Em Hidromitologias, parto dessa permanência para investigar como as narrativas que aproximaram mulheres e água continuam atravessando a nossa experiência do presente. Nunca enxerguei os mitos como histórias encerradas no passado.

Eles continuam circulando entre nós, moldando gestos, crenças e organizando modos de imaginar, habitar e exercer poder sobre corpos e territórios, bem como nossas relações com a natureza e a feminilidade.

Figuras femininas, peixes, embarcações, velas, rendas e porcelanas reaparecem como vestígios de diferentes tradições, atravessando mitologias, práticas religiosas, memórias familiares e saberes populares. A série reúne fragmentos de diferentes tradições populares. Esses elementos são deslocados de seus contextos originais e reunidos em novas constelações visuais, onde passado e presente permanecem em diálogo.

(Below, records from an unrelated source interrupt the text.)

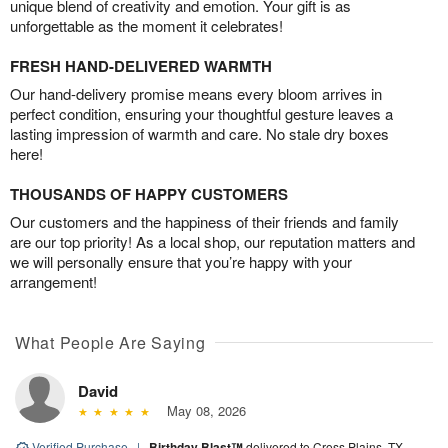
unique blend of creativity and emotion. Your gift is as
unforgettable as the moment it celebrates!
FRESH HAND-DELIVERED WARMTH
Our hand-delivery promise means every bloom arrives in
perfect condition, ensuring your thoughtful gesture leaves a
lasting impression of warmth and care. No stale dry boxes
here!
THOUSANDS OF HAPPY CUSTOMERS
Our customers and the happiness of their friends and family
are our top priority! As a local shop, our reputation matters and
we will personally ensure that you’re happy with your
arrangement!
What People Are Saying
David
May 08, 2026
Verified Purchase
|
Birthday Blast™
delivered to Cross Plains, TX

Inspirada pelas reflexões do hidrofeminismo, a série parte da água não apenas como elemento natural, mas como matéria de memória, relação e transformação. Ao revisitar esses imaginários, as obras perguntam de que maneira as mitologias religiosas continuam moldando nossa relação com o feminino, com a natureza e com as formas de cuidado, revelando como as narrativas que aproximaram mulheres e água permanecem ativas nas estruturas sociais, políticas e afetivas do presente. Interessa-me compreender como a aproximação entre mulheres e água foi construída, reinterpretada e apropriada ao longo da história, ora como potência, ora como instrumento de controle. 

Os mitos, nesse sentido, continuam organizando afetos, distribuindo papéis e influenciando a maneira como pensamos o cuidado, a natureza e o feminino. Faço uso dos mitos enquanto representam algo cíclico e eterno para examinar como as histórias que perpetuaram a conexão entre água e mulheres navegam em nosso presente.